Whichever lines of the entries hold the word "Dengi" should be identified and copied.

Extracted page text data
------------

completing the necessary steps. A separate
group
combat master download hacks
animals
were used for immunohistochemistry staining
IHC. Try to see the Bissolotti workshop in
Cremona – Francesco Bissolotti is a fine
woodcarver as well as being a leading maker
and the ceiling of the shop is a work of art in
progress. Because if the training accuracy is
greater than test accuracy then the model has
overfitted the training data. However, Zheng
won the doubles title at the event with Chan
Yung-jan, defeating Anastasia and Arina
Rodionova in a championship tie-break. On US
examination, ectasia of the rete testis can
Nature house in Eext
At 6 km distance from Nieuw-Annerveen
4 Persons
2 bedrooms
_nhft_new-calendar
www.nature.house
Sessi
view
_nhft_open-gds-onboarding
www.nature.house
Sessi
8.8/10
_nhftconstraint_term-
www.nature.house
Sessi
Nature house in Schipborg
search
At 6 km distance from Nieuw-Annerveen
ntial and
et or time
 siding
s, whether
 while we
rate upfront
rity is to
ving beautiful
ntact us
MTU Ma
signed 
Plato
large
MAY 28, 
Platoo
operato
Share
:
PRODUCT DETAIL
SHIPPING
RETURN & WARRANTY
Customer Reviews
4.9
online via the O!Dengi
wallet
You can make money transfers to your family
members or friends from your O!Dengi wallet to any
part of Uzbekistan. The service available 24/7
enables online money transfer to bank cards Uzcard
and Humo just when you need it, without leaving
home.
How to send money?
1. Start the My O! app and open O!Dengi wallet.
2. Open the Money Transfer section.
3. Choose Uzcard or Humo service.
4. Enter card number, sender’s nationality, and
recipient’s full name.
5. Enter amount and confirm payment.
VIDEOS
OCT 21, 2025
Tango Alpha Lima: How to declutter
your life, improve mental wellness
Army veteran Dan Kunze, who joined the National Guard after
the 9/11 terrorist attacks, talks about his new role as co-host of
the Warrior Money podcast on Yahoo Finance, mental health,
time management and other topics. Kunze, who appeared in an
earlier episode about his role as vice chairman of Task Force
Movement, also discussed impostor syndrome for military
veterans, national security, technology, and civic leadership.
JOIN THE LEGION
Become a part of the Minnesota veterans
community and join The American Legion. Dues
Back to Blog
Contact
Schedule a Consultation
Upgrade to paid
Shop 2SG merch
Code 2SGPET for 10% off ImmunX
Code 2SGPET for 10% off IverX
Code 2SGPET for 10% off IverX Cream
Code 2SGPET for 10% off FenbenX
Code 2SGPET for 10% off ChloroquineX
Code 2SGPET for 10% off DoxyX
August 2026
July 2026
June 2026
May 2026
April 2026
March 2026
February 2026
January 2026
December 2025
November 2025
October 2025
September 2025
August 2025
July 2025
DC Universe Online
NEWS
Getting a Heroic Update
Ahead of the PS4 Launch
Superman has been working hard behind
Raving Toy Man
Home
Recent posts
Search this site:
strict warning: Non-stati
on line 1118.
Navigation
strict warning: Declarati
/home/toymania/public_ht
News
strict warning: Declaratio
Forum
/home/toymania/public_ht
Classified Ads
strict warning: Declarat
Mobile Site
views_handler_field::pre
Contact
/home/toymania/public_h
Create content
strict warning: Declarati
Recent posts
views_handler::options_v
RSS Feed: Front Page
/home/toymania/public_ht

------------

SOLUTION BELOW:
online via the O!Dengi
members or friends from your O!Dengi wallet to any
1. Start the My O! app and open O!Dengi wallet.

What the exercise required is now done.